Connect with us

MEIO AMBIENTE

Rian Barros leva voz da Reserva Chico Mendes a debate entre Brasil e União Europeia em Bruxelas

Published

on

Rian Azevedo de Barros, morador da Reserva Extrativista Chico Mendes, filho da liderança histórica Raimundão Mendes Barros e presidente da Juventude do PT de Xapuri, chegou a Bruxelas, na Bélgica, para participar do Conexión Verde, evento realizado entre os dias 16 e 18 de junho de 2026, com representantes da América Latina e da União Europeia. No encontro, ele leva ao debate internacional a experiência de quem vive na floresta e defende que a bioeconomia só faz sentido quando garante renda, permanência no território e dignidade para as famílias extrativistas.

A participação de Rian acontece em uma mesa sobre experiências de estados brasileiros em cadeias sustentáveis, com foco em produtos da borracha, bioeconomia e produção sem desmatamento. A presença dele coloca a Reserva Chico Mendes no centro de uma conversa que envolve cooperação internacional, política ambiental e novos critérios de mercado para produtos ligados à Amazônia. “Não estou aqui a passeio. Eu vim participar de um evento chamado Conexión Verde, que reúne representantes da América Latina e da União Europeia”, disse Rian.

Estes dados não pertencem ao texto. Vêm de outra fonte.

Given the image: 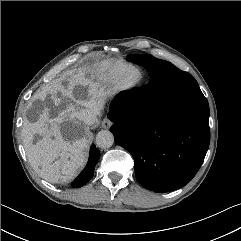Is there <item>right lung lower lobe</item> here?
Returning a JSON list of instances; mask_svg holds the SVG:
<instances>
[{"mask_svg":"<svg viewBox=\"0 0 241 241\" xmlns=\"http://www.w3.org/2000/svg\"><path fill=\"white\" fill-rule=\"evenodd\" d=\"M100 158V151L93 144L90 149L89 160L85 169L79 174V176L72 183L73 188H79L85 185L94 175L95 165Z\"/></svg>","mask_w":241,"mask_h":241,"instance_id":"1","label":"right lung lower lobe"}]
</instances>
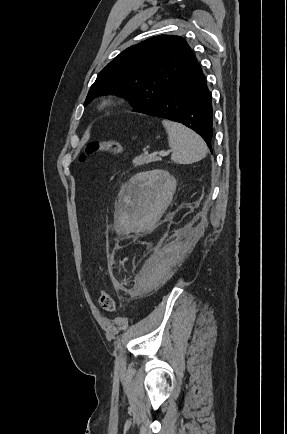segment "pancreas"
I'll list each match as a JSON object with an SVG mask.
<instances>
[{
    "instance_id": "cf45deb5",
    "label": "pancreas",
    "mask_w": 287,
    "mask_h": 434,
    "mask_svg": "<svg viewBox=\"0 0 287 434\" xmlns=\"http://www.w3.org/2000/svg\"><path fill=\"white\" fill-rule=\"evenodd\" d=\"M155 161H159V158L152 155H140L133 159V164L134 166H141Z\"/></svg>"
}]
</instances>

O evento integra a agenda do AL-INVEST Verde, programa financiado pela União Europeia, e reúne autoridades, técnicos, produtores e representantes de territórios que lidam diretamente com os desafios da sustentabilidade. Rian participa como voz da experiência da Reserva Chico Mendes, território criado a partir da luta dos seringueiros e marcado pela defesa da floresta em pé. “Vou contribuir mostrando um pouco da minha experiência, da nossa experiência na Reserva Extrativista Chico Mendes”, afirmou.

A fala de Rian carrega uma cobrança direta: a floresta não pode ser tratada apenas como área de preservação. Ela é também lugar de moradia, trabalho, cultura e produção. Na prática, isso significa discutir borracha, renda, acesso a políticas públicas, valorização dos produtos da sociobiodiversidade e permanência das famílias nos territórios. “Mostrar não só para o Brasil, mas para o mundo, que é possível viver na floresta de forma digna, com qualidade de vida”, disse.

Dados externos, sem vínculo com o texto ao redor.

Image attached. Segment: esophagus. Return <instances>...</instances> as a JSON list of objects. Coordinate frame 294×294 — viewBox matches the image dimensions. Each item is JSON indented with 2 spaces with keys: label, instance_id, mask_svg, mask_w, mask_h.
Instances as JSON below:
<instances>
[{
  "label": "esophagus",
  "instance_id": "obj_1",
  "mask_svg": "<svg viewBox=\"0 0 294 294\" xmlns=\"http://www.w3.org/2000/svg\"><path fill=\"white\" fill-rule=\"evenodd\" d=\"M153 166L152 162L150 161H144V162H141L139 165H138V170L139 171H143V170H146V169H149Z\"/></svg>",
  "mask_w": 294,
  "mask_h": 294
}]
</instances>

Filho de Raimundão Mendes Barros, liderança histórica ligada à luta dos povos da floresta, Rian associa a própria presença em Bruxelas a uma trajetória coletiva. Para ele, ocupar um espaço internacional de discussão não é resultado isolado de uma carreira pessoal, mas continuidade de uma história aberta por trabalhadores que entraram na mata para cortar seringa e por famílias que decidiram permanecer na floresta. “Isso aqui não é uma conquista somente minha. Eu me sinto muito feliz, mas estar em lugares como esse de debate mundial vem de muitas e muitas lutas atrás”, afirmou.

Essa leitura aproxima a agenda internacional da realidade de Xapuri. O município, conhecido pela trajetória de Chico Mendes e pela organização dos seringueiros, volta a aparecer em um debate global no momento em que a Amazônia é pressionada por exigências ambientais, mudanças nas regras de comércio e disputas sobre o futuro da produção rural. Para Rian, o ponto central é evitar que a discussão fique restrita ao clima e aos mercados. “Não é somente proteção ambiental. É sobre vidas humanas mesmo, as pessoas que vivem lá, que são os guardiões da floresta”, disse.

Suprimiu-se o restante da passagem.